Start of RECORDS FOR THIS EXERCISE

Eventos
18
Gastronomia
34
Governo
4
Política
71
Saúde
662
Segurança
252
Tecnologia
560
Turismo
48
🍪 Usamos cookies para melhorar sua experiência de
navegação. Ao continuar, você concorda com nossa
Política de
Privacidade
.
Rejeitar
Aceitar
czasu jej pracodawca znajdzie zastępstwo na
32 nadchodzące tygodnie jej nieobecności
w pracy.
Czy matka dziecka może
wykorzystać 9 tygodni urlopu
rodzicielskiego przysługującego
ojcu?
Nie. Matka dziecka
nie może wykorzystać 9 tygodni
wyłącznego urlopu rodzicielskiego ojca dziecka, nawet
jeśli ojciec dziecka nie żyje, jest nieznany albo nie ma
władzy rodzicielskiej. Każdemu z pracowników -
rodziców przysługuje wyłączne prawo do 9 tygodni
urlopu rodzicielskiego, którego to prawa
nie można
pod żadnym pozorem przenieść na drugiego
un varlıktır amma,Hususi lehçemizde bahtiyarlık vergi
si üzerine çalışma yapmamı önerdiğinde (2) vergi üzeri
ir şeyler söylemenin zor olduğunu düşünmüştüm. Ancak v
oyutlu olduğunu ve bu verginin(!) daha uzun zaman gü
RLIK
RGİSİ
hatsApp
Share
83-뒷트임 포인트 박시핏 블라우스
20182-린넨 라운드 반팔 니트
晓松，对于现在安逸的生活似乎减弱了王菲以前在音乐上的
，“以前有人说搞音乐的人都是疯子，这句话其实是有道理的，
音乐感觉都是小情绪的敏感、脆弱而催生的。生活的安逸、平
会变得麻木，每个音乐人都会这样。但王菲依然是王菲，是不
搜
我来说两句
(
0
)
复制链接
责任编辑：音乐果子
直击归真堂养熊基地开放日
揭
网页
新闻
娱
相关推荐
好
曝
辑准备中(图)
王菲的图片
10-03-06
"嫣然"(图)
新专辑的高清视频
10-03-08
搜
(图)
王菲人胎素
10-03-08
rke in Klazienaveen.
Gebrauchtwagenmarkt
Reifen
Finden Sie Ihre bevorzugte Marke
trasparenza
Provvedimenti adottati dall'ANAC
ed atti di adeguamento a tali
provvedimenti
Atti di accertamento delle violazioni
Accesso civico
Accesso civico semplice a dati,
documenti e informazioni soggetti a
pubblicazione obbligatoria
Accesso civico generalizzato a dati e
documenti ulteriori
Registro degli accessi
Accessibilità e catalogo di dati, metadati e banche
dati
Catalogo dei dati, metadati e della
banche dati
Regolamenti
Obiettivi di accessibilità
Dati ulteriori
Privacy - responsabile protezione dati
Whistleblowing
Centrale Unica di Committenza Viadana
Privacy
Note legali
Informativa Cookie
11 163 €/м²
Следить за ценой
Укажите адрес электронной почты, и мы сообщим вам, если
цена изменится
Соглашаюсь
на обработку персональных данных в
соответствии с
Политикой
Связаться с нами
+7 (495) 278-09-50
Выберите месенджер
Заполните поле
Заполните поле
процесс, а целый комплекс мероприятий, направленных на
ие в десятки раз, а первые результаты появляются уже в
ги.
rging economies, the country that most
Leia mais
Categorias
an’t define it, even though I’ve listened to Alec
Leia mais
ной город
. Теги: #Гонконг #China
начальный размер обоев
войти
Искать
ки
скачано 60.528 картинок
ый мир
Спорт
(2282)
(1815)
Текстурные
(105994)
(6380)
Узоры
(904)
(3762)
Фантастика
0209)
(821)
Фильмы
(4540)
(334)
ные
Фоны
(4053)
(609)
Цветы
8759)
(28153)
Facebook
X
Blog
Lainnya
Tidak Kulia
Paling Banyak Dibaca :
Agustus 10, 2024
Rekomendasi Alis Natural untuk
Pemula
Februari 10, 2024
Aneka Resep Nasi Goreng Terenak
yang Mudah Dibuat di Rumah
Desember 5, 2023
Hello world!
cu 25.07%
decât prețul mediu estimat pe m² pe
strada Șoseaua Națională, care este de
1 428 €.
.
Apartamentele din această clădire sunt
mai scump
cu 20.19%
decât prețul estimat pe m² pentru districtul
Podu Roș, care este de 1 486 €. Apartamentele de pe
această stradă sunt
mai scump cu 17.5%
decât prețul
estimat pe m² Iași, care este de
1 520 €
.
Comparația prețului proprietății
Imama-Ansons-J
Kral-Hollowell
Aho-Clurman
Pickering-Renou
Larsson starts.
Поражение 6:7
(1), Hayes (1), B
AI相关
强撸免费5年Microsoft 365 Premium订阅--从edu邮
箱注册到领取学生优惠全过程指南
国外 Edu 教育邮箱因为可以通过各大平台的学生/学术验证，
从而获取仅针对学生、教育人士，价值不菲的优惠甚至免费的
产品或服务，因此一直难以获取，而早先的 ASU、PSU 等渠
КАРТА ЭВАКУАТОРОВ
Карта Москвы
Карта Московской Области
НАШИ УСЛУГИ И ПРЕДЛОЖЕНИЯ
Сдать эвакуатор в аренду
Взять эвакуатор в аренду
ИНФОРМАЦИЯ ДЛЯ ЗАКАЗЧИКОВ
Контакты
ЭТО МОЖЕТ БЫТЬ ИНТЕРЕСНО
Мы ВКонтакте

End of RECORDS FOR THIS EXERCISE

* [TO DO]
What you retype should run from the first line of the entries above through the line containing "wykorzystać 9 tygodni urlopu", exactly and in full.

* [SOLUTION TO THE EXERCISE]
Eventos
18
Gastronomia
34
Governo
4
Política
71
Saúde
662
Segurança
252
Tecnologia
560
Turismo
48
🍪 Usamos cookies para melhorar sua experiência de
navegação. Ao continuar, você concorda com nossa
Política de
Privacidade
.
Rejeitar
Aceitar
czasu jej pracodawca znajdzie zastępstwo na
32 nadchodzące tygodnie jej nieobecności
w pracy.
Czy matka dziecka może
wykorzystać 9 tygodni urlopu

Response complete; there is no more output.